With signatures from the American Medical Association, the American Thoracic Society, Treatment Action Group, RESULTS, and nine other organizations and agencies involved in TB treatment and prevention, as well as 21 clinicians, researchers and TB program managers, the letter opened with warm congratulations and appreciation for the value of the drug the pharmaceutical giant had developed.

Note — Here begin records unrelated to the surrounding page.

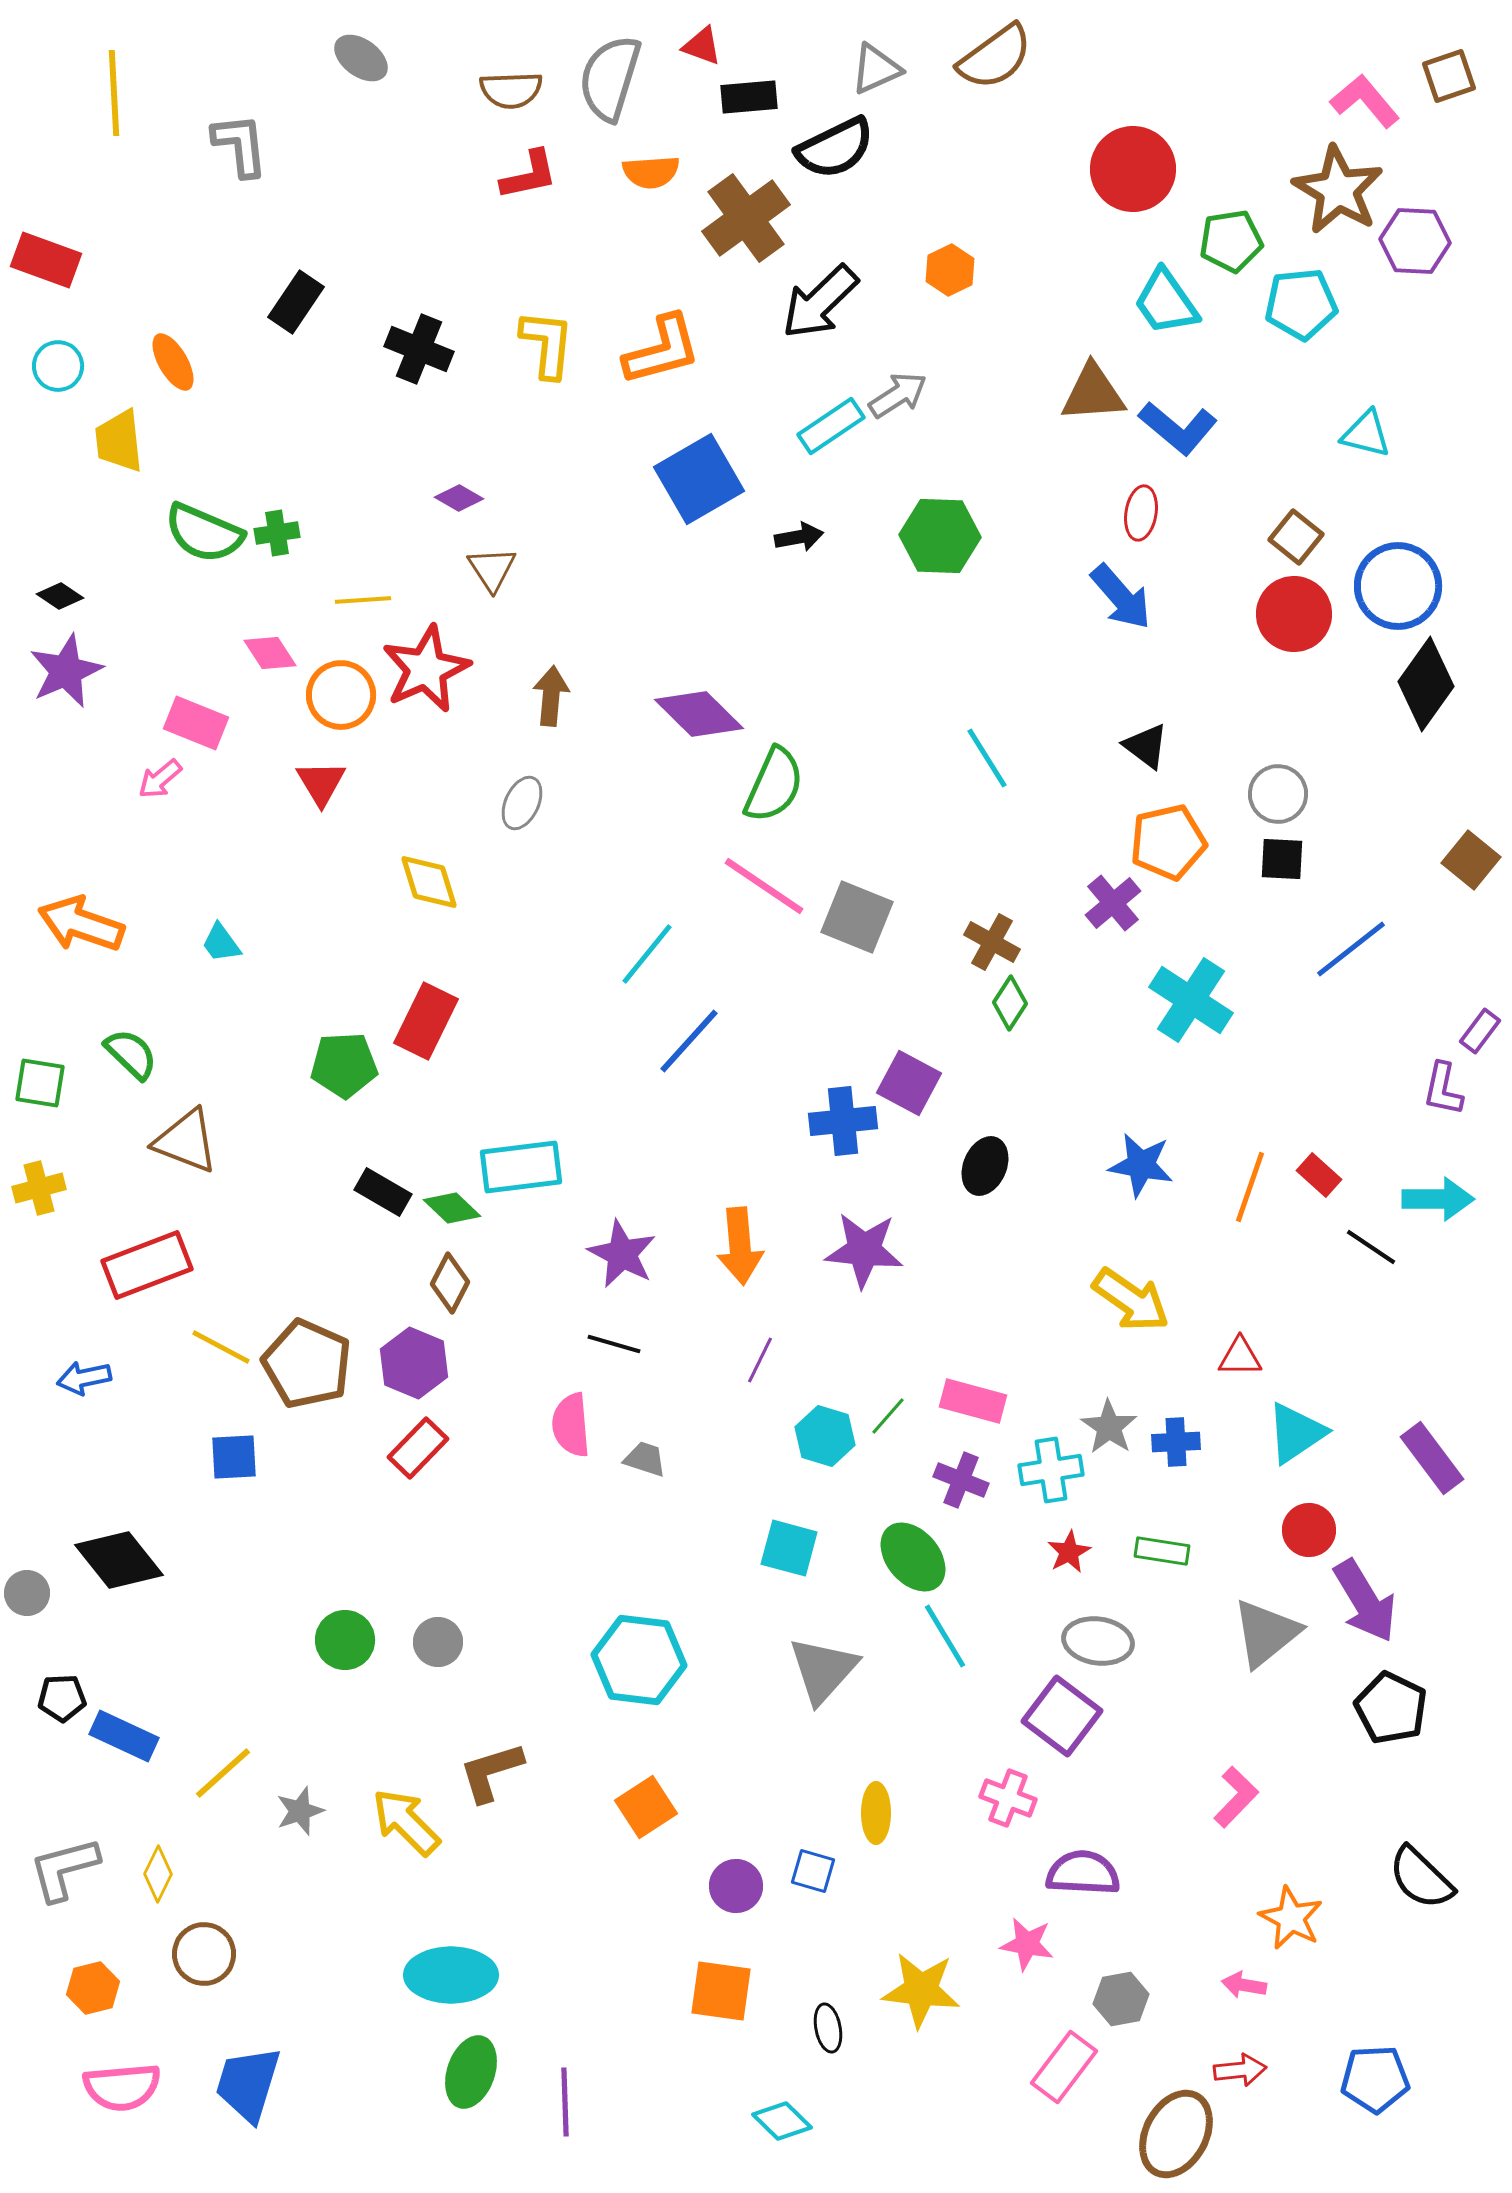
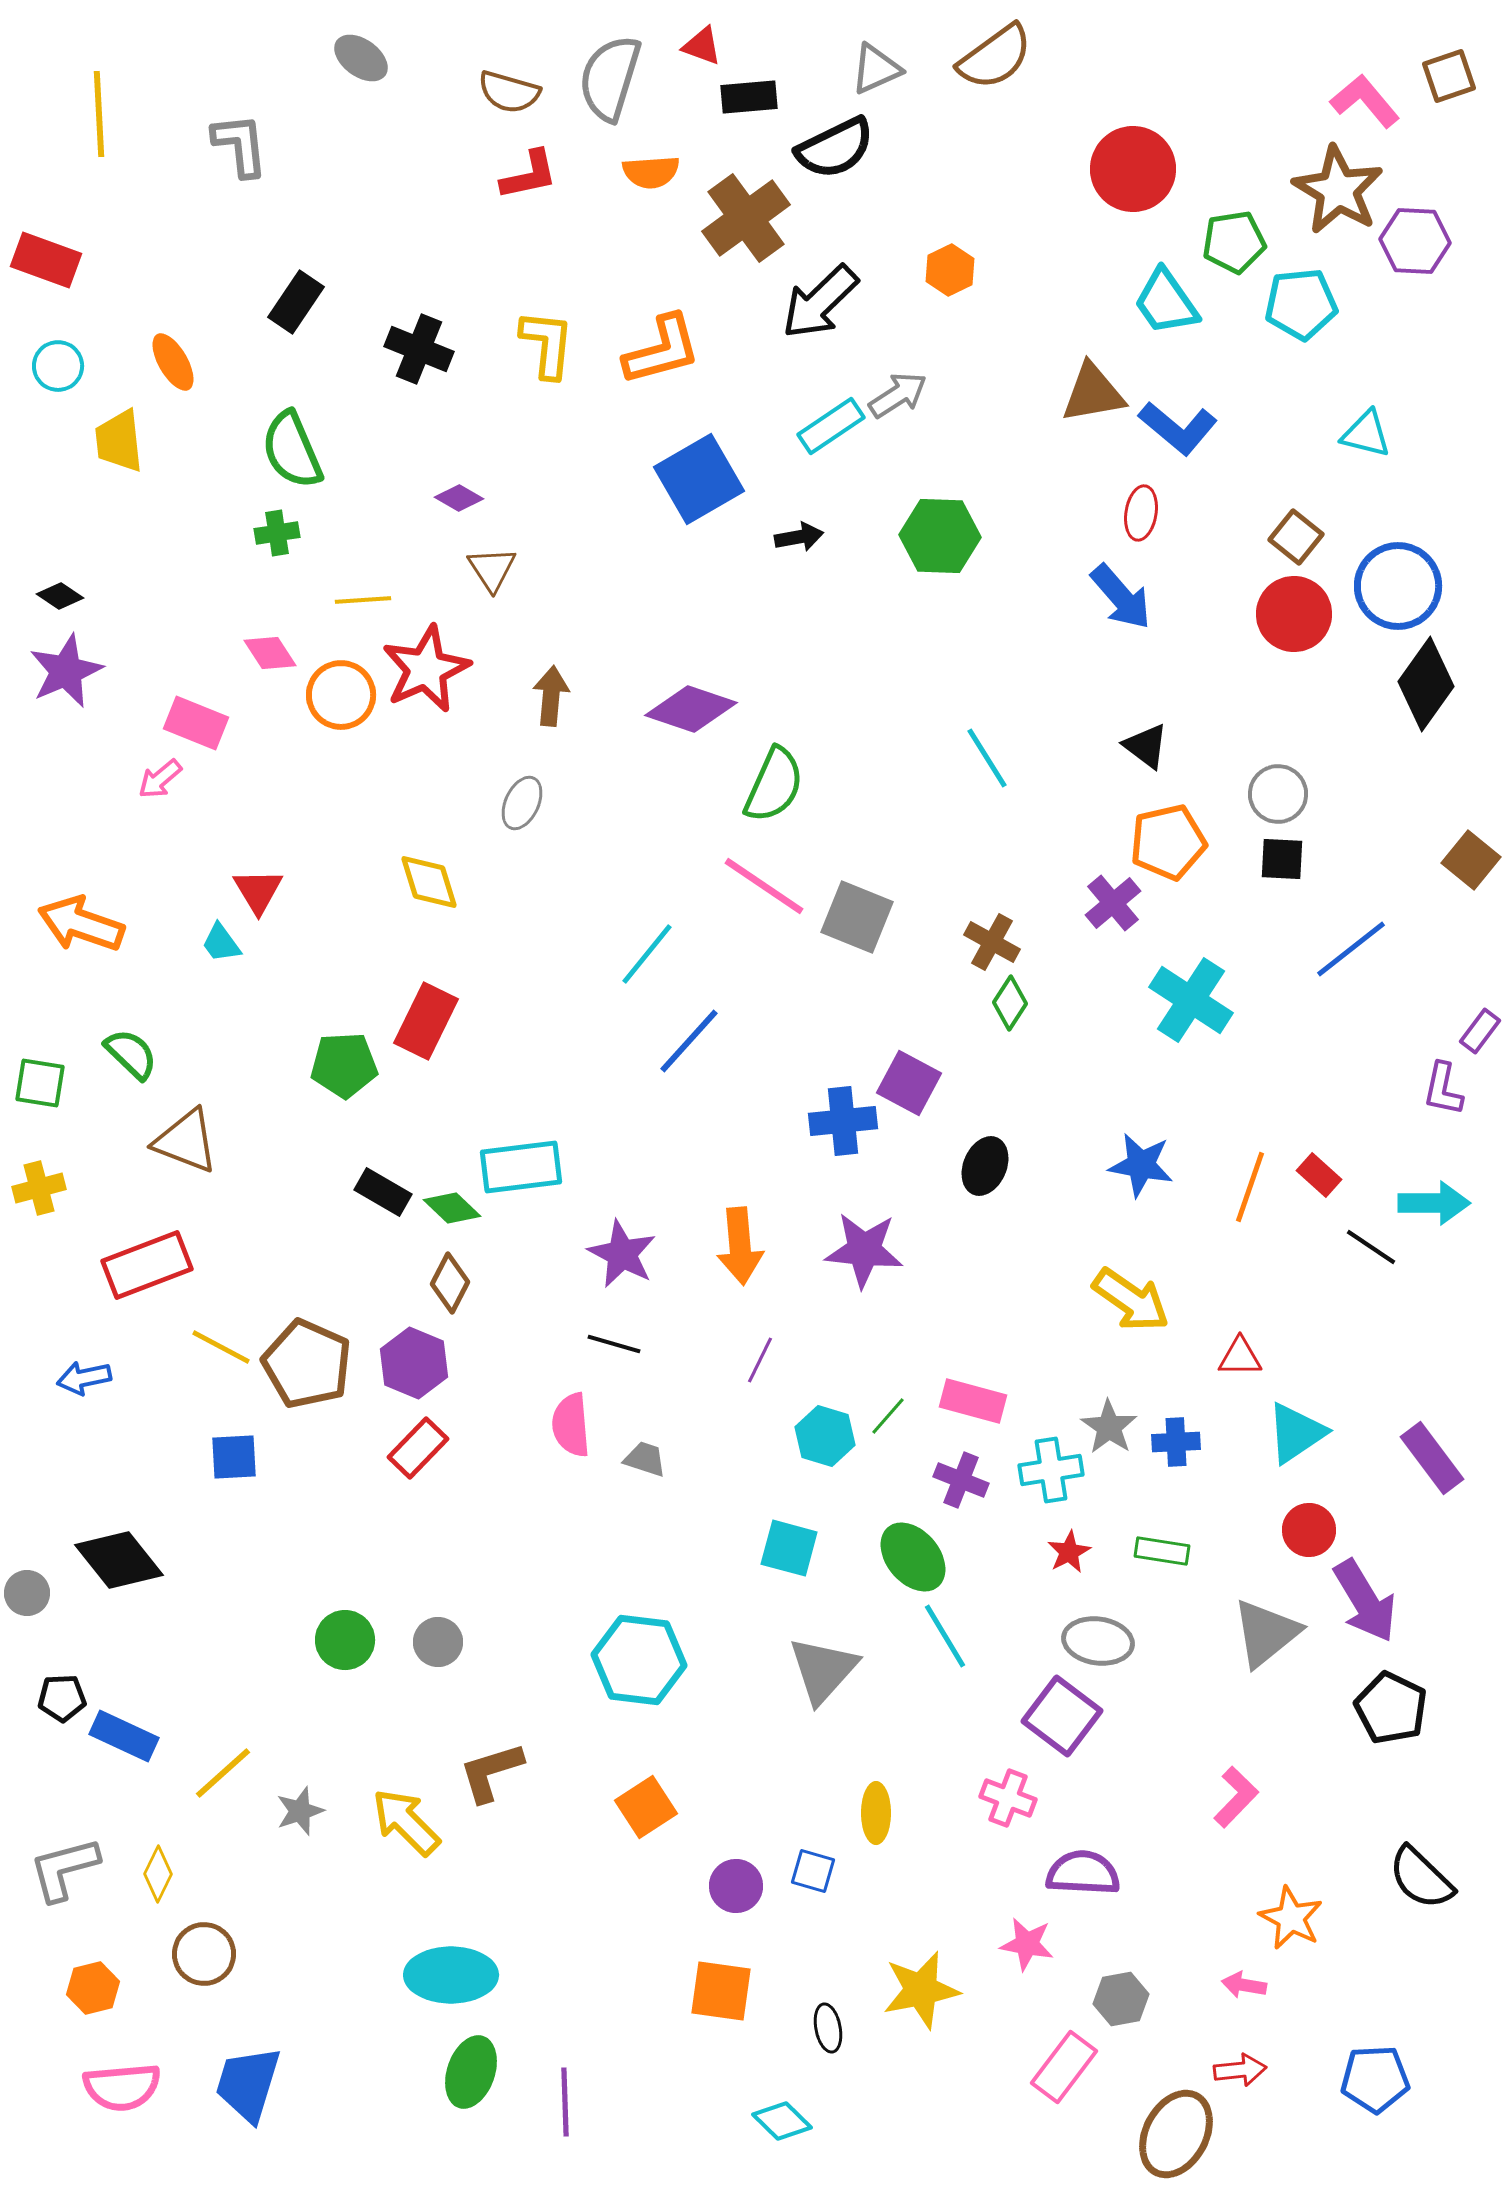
brown semicircle at (511, 90): moved 2 px left, 2 px down; rotated 18 degrees clockwise
yellow line at (114, 93): moved 15 px left, 21 px down
green pentagon at (1231, 241): moved 3 px right, 1 px down
brown triangle at (1093, 393): rotated 6 degrees counterclockwise
green semicircle at (204, 533): moved 88 px right, 83 px up; rotated 44 degrees clockwise
purple diamond at (699, 714): moved 8 px left, 5 px up; rotated 26 degrees counterclockwise
red triangle at (321, 783): moved 63 px left, 108 px down
cyan arrow at (1438, 1199): moved 4 px left, 4 px down
yellow star at (921, 1990): rotated 18 degrees counterclockwise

But, pointing out that the drug’s development was supported by the Centers for Disease Control and Prevention and by the National Institutes of Health, the letter also said that the price the company had put on the medicine put it out of the reach of the taxpayers whose dollars had already contributed to it. “Given the broader market for rifapentine, if its price were lowered,” the letter urged, “we expect this reduction would in fact benefit Sanofi, as well as those with TB, their loved ones, and their caregivers.” The letter also suggested the company, which is ranked among the top ten largest pharmaceutical countries in the world, pledge a donation of $2 million to the CDC’s Tuberculosis Trials Consortium for the drug’s continued development.
The letter-writers, as well as domestic TB programs still are waiting for an answer, a new letter sent to Sanofi and posted online Wednesday says. The letter was sent by the Community Research Advisors Group (CRAG), a volunteer body that provides input to the TB Trials Consortium. CRAG also was a signer to the earlier letter.
Actually, communication on the issue of the TB drug’s price, the role U.S.-funded agencies had played in its development, and the suggestion that the company, in turn, support further development efforts had begun months before the letter, more than a year ago now, the letter says.
And in the time since, nothing much has happened, the new letter says.
“Your community liaison initially indicated to TAG and NTCA that while a price decrease was forthcoming, an additional survey by Sanofi was necessary to estimate demand in order to prevent a drug shortage due to a surge in uptake of rifapentine,” the letter says. But, it adds, after research from the Treatment Action Group showed such a shortage was unlikely. the company said it needed to project demand to determine a cost-neutral price.
“Although we appreciate the concept of a Sanofi community liaison,” the letter says, “thus far we have found that interactions with this person involve stonewalling tactics that prevent progress and documentation.”
In the meantime, the letter says, the need for a drug that is both effective and affordably priced remains urgent for use by domestic TB programs, and for access in high-TB-burden countries.
“We cry enough!” the letter says.
Sanofi, which responded to Science Speaks in July with a written statement citing its Patient Assistance Connection for uninsured American patients not eligible for government-funded programs, did not say then how it would respond to the request that the price be lowered, and the company support further research. The company returned a call requesting comment today, and is working on making a response available, a Sanofi representative said. It will be added here when it becomes available.